# Digital Trail Cams



## WIUHunter (Jan 26, 2007)

Just curious if any of you use these for scouting out coyotes? If so anyone have an opinion on the best digital trail cam for a decent price?
Thanks for the help


----------



## Kelly Hannan (Jan 9, 2007)

don't buy a 35mm. buy digital.


----------



## SHA (Feb 11, 2007)

I have tested the stealthcams, who also make the wildview cams. The stealthcams are menu driven and the wildview are toggle driven - easier to use for somebody who hates the lcd menu selection process. I agee with the previous poster that its just easier and cheaper in the long run to use a digital over 35mm film - even if you build your own 35mm camera.

As towards price point, both of these series seems to be less expensive than the cuddlebacks, recon, etc. And I assume you are interested in the scouting cam as a descent pic to view, but not interested in the 5 megapixel for framing. Moultrie and bushnell are also comparable to the price of stealthcam and wildview.

I have used and tested the stealthcam AD2-b and the WD1. The AD2 is a 2. mp and a 90 foot flash.

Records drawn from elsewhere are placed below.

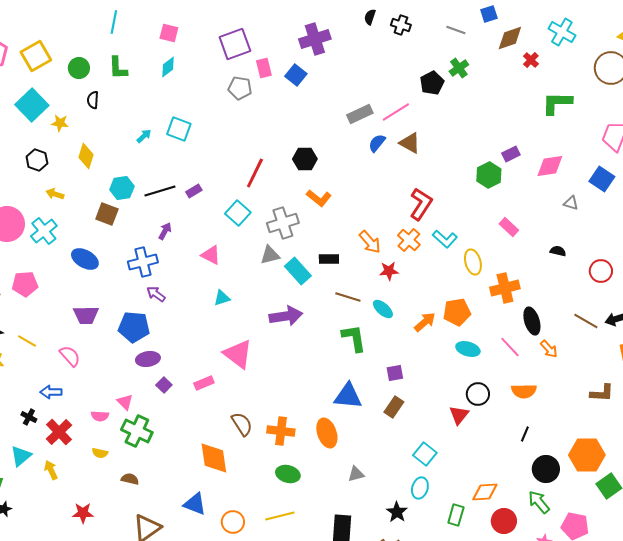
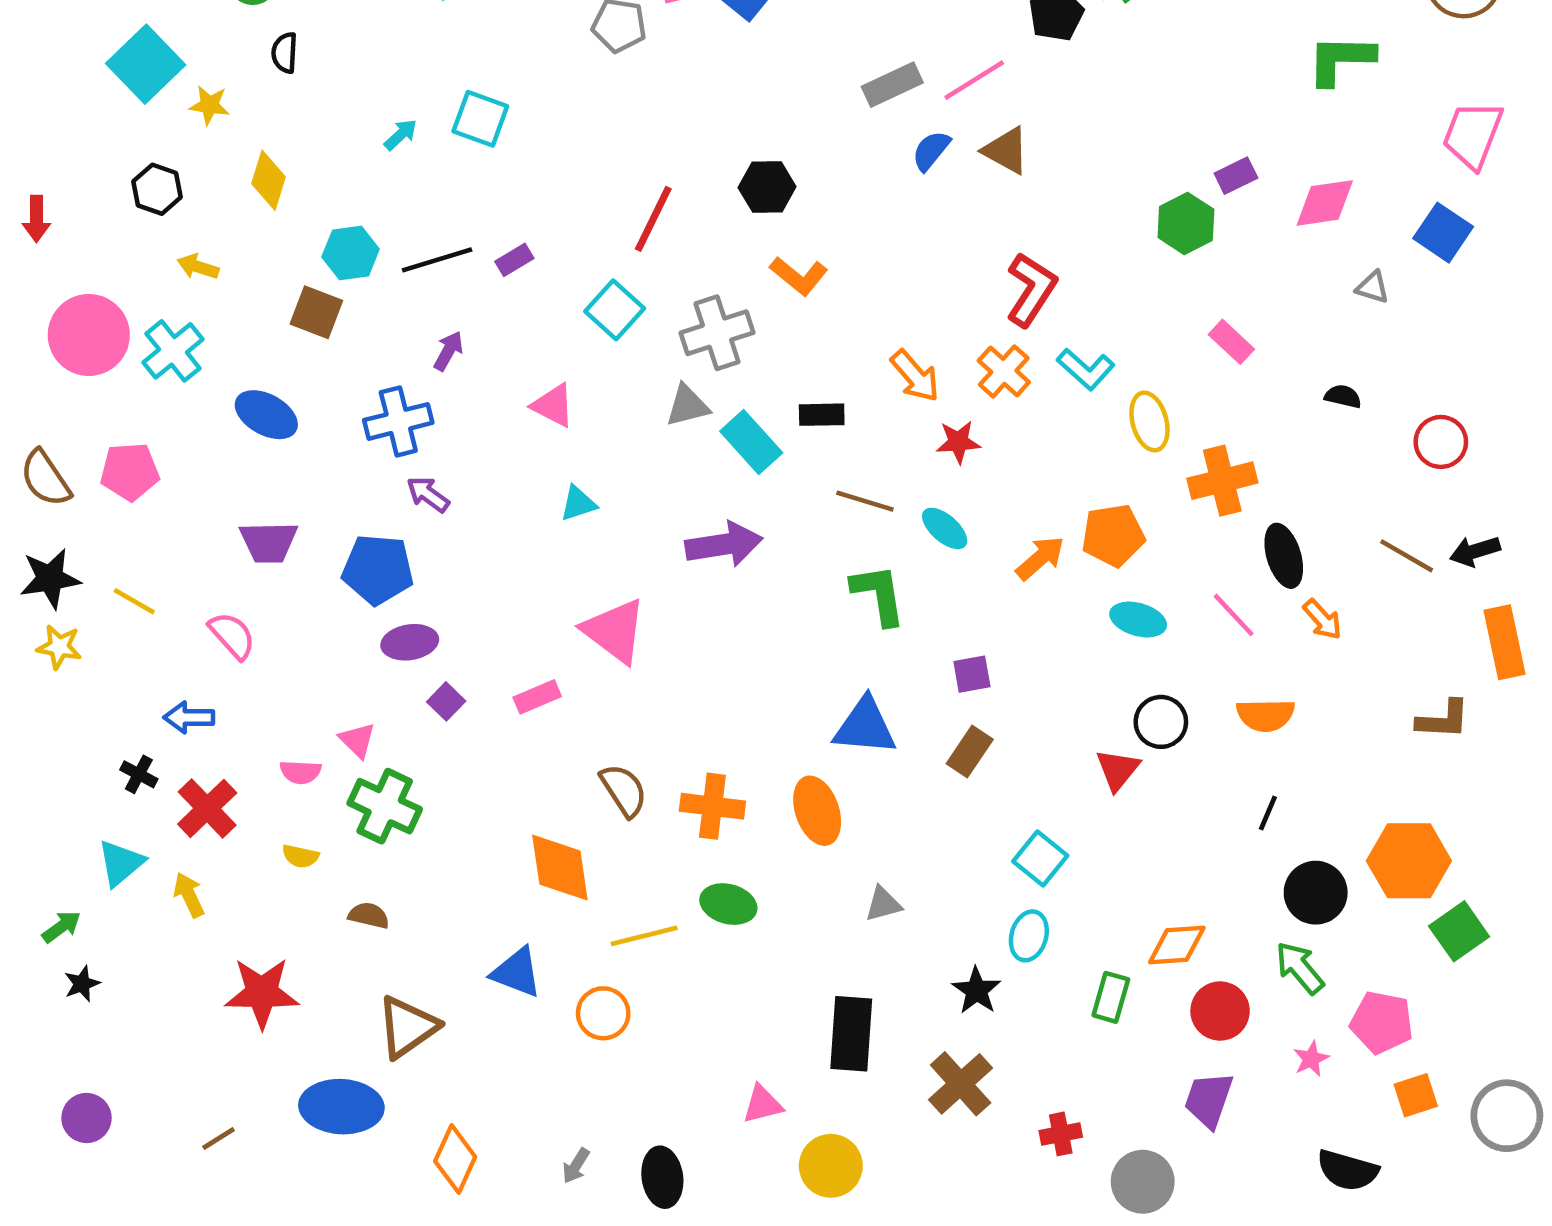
red star: (83, 513) -> (262, 993), size x1.5
yellow line: (280, 516) -> (644, 936), moved

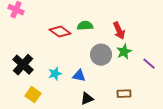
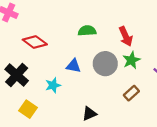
red diamond: (60, 32) -> (35, 42), moved
blue triangle: (79, 76) -> (73, 66), moved
brown rectangle: (124, 94) -> (131, 93), moved, turned -40

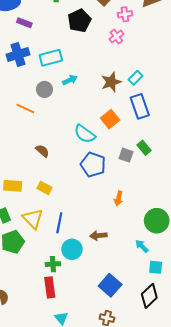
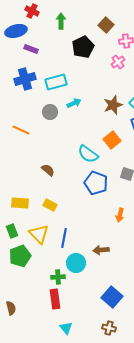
orange line: (25, 108) -> (21, 130), moved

The WD1 was listed as 1.3 mp with 30 foot flash. The WD1 was actually a 1.2 mp. And I could not get an effective flash beyond 12 feet with the WD1. The WD1 was a great day time cam and the pictures were very clear, the night time pics were lot of JUST white eyes beyond the 12 feet. The AD2 was great at night and day, with better pictures. I use this mostly for deer, but can say i've got a few coyotes at night as well. The flash makes the night time pics as clear as day with teh AD2.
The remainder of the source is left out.